I consider booleans a code smell. It's not a bug, but it's a suggestion that I'm considering something wrong. I will probably want to replace it with something more meaningful in the future. It might be an enum, a subclass, a timestamp, refactoring, or millions of other things, but the Boolean was probably the wrong thing to do even if I don't know it yet.
This seems at first like a controversial idea, but the more I think about it the more I like this thought technology. Merely the idea of asking myself if there's a better way to store a fact like that will potentially improve designs.

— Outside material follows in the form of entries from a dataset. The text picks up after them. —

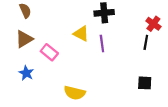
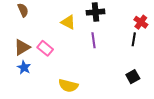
yellow triangle: (81, 34) -> (68, 22), moved
brown triangle: (24, 39) -> (22, 47), moved
black square: (145, 83) -> (133, 77), turned -32

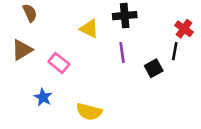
brown triangle: (22, 47) -> (22, 50), moved
blue star: (24, 67) -> (43, 97), moved
black square: (133, 77) -> (154, 68), moved

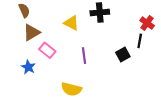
brown triangle: (22, 50) -> (32, 32), moved
purple line: (122, 52) -> (84, 56), moved
blue star: (43, 97) -> (28, 67), moved

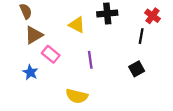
red cross: (147, 23) -> (153, 16), moved
black line: (140, 41) -> (141, 36), moved
black square: (123, 54) -> (137, 69), moved

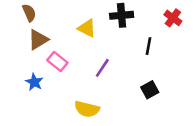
black line: (141, 36) -> (149, 46), moved
purple line: (90, 60) -> (102, 68), turned 42
black square: (137, 69) -> (150, 90), moved

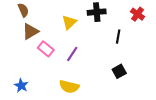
yellow triangle: (87, 28) -> (69, 22), turned 49
purple line: (102, 68) -> (72, 54), moved
blue star: (34, 82) -> (21, 86), moved

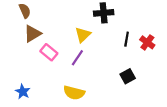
red cross: (138, 14) -> (147, 42), moved
yellow triangle: (69, 22) -> (83, 35), moved

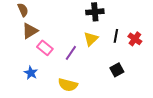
yellow triangle: (83, 35) -> (91, 39), moved
blue star: (23, 92) -> (31, 73), moved

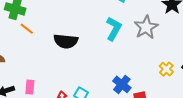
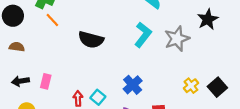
blue cross: (122, 84) -> (133, 85), moved

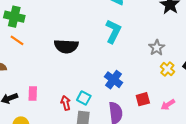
orange line: (52, 20) -> (17, 40), moved
gray star: (177, 39) -> (157, 48), moved, size x0.7

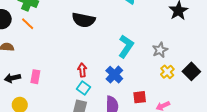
cyan L-shape: (113, 31) -> (126, 46), moved
black semicircle: (66, 46) -> (84, 20), moved
red arrow: (66, 103) -> (82, 70), moved

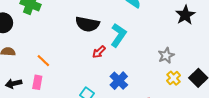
orange line: (28, 24) -> (43, 61), moved
cyan L-shape: (126, 46) -> (118, 35), moved
red arrow: (82, 70) -> (99, 52), moved, turned -128

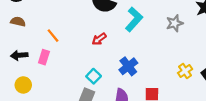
red arrow: (99, 52) -> (99, 39), moved
gray star: (166, 55) -> (175, 23), moved

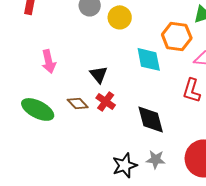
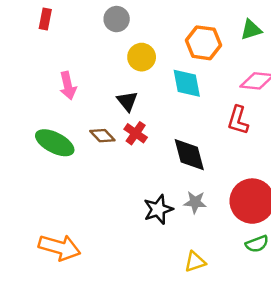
yellow circle: (120, 17) -> (142, 57), moved
orange hexagon: (177, 36) -> (203, 43), moved

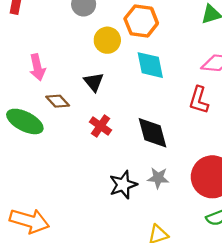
orange hexagon: (203, 43) -> (141, 21), moved
red cross: (136, 133) -> (101, 126), moved
brown diamond: (102, 136) -> (58, 101), moved

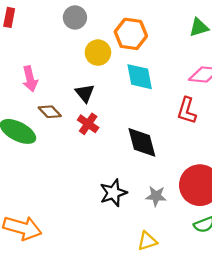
red cross: (101, 126) -> (88, 124), moved
gray star: (158, 178) -> (156, 196), moved

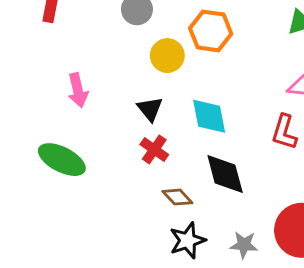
cyan diamond: (140, 77) -> (209, 116), moved
brown diamond: (50, 112) -> (177, 197), moved

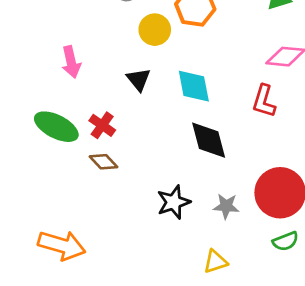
red cross: (154, 149) -> (102, 125), moved
brown diamond: (177, 197) -> (103, 162), moved

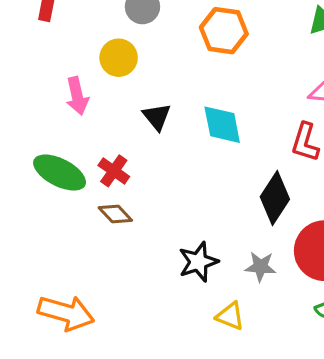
yellow circle: (155, 30) -> (119, 58), moved
black diamond: (209, 140) -> (275, 198), moved, turned 48
yellow triangle: (215, 261) -> (230, 316), moved, turned 40

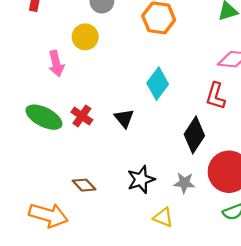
black triangle: (157, 117) -> (124, 118), moved
cyan diamond: (222, 125) -> (158, 84), turned 48
brown diamond: (115, 214) -> (84, 185), moved

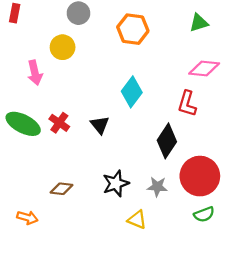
brown diamond: (84, 185) -> (61, 189), turned -40
orange arrow: (48, 215) -> (27, 218), size x0.6

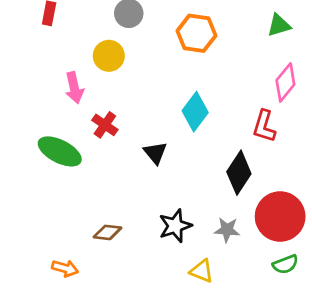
pink diamond: (204, 68) -> (285, 82), turned -56
red cross: (59, 123) -> (105, 125), moved

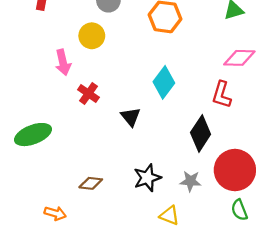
pink diamond: (285, 82) -> (239, 58), turned 52
green ellipse: (60, 151) -> (33, 135), moved, turned -48
green semicircle: (285, 264) -> (239, 210), turned 90

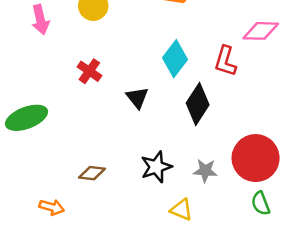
pink arrow: (63, 62) -> (40, 20), moved
red L-shape: (222, 95) -> (225, 61), moved
black diamond: (201, 133) -> (198, 104), moved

Booleans also force the true/false framing.
E.g. a field called userCannotLoginWithoutOTP.
Then in code "if not userCannotLoginWithoutOTP or otpPresent then..."
Thus may seem easy until you have a few flags to combine and check.
An enum called LoginRequirements with values Password, PasswordAndOTP is one less negation and easier to read.
Tangential: I was recently wishing that bitwise flags had better support in Postgres. For now, bools are just easier to work with
The way I think about it: a boolean is usually an answer to a question about the state, not the state itself.
A light switch doesn't have an atomic state, it has a range of motion. The answer to the question "is the switch on?" is a boolean answer to a question whose input state is a range (e.g. is distance between contacts <= epsilon).